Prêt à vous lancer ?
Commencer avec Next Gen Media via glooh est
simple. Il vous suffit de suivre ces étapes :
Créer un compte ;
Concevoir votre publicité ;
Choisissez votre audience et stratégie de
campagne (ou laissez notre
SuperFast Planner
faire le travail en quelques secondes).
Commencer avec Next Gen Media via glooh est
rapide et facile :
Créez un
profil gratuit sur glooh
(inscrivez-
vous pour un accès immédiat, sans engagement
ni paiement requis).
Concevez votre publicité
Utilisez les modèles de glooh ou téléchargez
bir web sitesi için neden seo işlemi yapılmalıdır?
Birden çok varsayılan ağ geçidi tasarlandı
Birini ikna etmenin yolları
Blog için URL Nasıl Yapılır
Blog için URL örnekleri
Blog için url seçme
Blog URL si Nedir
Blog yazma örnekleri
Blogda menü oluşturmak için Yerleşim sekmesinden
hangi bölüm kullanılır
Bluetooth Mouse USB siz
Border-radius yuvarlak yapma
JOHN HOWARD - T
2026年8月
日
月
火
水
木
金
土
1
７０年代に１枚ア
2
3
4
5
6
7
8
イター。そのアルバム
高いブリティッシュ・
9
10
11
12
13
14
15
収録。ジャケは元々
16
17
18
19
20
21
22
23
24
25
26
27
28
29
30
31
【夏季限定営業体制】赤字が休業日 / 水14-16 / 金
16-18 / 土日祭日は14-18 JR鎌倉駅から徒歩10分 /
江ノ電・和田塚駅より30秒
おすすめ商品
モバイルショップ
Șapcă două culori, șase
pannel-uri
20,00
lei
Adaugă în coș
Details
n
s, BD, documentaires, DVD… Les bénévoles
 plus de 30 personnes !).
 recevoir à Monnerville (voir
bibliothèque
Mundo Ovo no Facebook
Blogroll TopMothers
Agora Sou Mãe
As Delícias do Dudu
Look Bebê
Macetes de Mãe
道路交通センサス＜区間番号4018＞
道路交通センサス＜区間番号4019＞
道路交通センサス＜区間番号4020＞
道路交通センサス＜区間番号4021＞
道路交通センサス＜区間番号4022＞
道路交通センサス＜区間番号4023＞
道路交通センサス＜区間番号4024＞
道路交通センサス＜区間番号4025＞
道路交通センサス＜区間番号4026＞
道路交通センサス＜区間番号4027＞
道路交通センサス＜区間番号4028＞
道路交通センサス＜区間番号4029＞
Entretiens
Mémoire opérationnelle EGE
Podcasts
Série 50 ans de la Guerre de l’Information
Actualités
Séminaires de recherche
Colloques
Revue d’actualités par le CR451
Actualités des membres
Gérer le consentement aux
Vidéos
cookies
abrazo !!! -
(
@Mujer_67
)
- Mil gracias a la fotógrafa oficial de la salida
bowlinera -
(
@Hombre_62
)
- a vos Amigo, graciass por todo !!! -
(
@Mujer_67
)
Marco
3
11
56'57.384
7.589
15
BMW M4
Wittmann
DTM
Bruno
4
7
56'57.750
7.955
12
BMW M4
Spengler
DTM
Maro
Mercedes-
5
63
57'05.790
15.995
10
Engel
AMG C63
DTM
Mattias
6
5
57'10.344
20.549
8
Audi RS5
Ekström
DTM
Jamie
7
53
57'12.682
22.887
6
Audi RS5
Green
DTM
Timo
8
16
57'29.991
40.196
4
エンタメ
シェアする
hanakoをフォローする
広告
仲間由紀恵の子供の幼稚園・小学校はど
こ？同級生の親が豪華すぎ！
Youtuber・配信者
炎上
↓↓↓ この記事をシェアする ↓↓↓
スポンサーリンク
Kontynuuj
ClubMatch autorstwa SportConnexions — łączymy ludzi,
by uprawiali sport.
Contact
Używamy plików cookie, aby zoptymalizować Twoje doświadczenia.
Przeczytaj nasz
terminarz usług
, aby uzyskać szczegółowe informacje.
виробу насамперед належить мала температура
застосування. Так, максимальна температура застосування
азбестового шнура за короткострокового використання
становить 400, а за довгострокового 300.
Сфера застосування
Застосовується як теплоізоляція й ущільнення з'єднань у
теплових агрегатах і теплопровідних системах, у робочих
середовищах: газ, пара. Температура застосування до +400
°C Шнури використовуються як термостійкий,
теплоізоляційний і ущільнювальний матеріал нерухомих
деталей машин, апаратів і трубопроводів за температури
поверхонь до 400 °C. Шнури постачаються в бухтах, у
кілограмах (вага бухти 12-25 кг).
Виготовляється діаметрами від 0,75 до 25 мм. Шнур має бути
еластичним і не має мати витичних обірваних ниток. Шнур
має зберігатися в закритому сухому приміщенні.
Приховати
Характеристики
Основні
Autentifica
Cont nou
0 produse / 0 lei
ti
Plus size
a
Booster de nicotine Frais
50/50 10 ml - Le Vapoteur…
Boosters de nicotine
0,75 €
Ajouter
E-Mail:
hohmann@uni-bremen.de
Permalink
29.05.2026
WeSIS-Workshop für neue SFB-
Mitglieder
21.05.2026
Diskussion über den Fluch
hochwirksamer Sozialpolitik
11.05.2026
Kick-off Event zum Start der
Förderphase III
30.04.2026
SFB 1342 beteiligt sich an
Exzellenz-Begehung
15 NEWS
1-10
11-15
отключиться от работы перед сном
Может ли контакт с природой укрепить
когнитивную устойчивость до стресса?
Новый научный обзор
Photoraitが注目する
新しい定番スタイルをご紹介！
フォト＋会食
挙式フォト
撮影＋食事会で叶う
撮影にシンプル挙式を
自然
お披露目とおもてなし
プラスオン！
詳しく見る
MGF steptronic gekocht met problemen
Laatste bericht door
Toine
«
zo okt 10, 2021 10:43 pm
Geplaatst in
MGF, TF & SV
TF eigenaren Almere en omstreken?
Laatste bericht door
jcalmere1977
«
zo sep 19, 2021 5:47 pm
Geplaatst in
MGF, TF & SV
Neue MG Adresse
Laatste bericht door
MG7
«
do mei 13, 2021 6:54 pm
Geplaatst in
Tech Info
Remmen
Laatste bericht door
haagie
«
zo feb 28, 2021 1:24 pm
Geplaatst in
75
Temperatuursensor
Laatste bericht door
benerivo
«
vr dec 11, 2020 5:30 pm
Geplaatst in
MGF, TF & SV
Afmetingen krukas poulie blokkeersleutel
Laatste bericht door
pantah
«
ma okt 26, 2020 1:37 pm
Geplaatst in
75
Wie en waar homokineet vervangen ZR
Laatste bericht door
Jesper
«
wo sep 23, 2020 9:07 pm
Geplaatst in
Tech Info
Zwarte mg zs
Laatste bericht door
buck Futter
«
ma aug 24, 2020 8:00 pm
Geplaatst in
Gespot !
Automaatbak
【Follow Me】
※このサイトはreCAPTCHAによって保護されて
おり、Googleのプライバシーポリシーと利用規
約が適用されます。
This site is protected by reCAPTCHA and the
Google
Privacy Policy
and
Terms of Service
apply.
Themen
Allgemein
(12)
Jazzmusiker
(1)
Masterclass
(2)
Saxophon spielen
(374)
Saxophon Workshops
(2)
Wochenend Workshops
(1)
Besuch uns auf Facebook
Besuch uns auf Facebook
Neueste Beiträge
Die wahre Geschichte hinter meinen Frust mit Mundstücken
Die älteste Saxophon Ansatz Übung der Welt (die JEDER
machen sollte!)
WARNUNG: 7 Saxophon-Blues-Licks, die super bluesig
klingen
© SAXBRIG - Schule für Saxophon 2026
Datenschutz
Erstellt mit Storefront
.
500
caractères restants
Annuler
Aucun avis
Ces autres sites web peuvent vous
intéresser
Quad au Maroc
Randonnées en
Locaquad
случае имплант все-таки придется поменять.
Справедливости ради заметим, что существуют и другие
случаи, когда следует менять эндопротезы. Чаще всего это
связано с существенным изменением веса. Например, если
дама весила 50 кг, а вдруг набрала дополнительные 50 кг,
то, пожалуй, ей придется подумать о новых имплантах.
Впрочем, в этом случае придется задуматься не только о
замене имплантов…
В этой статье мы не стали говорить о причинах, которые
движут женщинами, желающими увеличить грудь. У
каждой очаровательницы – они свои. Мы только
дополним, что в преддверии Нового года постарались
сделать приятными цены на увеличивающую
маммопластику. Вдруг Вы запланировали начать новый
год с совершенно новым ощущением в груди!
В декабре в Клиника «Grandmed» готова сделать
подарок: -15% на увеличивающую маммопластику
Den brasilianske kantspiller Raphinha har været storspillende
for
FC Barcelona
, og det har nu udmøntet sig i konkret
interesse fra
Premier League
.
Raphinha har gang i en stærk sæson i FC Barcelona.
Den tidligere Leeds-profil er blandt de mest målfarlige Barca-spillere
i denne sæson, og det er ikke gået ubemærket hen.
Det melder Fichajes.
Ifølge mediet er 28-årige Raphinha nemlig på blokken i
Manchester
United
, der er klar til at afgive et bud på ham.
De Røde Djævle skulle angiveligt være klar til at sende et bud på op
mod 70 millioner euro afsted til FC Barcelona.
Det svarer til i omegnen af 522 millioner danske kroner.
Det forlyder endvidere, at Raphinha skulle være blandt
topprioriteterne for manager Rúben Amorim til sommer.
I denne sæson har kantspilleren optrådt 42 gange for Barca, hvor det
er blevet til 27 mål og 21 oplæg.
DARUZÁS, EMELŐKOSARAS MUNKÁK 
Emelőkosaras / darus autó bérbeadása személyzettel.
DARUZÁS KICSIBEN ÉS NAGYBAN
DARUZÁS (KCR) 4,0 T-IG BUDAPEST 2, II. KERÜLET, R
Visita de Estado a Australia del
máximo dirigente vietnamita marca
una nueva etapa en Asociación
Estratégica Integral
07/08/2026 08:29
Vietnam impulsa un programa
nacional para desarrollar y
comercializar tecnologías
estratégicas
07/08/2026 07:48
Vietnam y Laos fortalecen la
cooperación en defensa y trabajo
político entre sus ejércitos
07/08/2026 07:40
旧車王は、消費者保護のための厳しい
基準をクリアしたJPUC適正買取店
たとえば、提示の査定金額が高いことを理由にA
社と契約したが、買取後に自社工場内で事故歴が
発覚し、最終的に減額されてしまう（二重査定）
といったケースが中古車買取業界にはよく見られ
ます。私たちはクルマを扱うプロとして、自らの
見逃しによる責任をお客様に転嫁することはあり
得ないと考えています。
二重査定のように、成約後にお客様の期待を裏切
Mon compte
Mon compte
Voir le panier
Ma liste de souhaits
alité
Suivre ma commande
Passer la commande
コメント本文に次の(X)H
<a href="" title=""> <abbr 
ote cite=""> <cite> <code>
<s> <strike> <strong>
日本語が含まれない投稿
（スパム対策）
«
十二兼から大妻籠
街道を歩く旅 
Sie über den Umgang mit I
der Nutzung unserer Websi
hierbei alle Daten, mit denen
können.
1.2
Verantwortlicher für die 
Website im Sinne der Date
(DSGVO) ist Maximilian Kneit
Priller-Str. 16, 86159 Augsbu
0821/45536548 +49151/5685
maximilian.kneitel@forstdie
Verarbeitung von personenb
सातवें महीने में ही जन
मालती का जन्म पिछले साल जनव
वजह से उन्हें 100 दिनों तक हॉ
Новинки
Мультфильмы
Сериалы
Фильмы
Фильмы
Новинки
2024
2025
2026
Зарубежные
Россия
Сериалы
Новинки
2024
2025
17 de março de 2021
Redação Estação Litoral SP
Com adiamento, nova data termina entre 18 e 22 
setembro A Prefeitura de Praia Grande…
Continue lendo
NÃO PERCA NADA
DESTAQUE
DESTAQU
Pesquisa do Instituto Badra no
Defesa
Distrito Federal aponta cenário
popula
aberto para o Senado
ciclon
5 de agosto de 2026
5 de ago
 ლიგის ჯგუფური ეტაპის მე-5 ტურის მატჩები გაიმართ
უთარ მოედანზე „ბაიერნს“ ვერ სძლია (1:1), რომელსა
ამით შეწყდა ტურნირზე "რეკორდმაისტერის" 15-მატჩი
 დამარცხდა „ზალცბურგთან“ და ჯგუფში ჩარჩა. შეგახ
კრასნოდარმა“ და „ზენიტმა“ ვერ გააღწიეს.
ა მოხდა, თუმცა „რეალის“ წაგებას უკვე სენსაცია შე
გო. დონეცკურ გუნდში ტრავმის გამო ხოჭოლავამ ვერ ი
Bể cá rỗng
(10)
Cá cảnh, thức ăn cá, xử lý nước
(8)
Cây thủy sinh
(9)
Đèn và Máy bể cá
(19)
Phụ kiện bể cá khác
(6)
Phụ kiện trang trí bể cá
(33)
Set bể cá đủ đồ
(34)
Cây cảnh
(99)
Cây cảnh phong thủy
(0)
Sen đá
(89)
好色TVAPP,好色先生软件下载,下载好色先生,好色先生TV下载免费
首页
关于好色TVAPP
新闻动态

Exercise ->
Show me every line of the entries above that holds "увеличивающую".

Response to the task ->
сделать приятными цены на увеличивающую
подарок: -15% на увеличивающую маммопластику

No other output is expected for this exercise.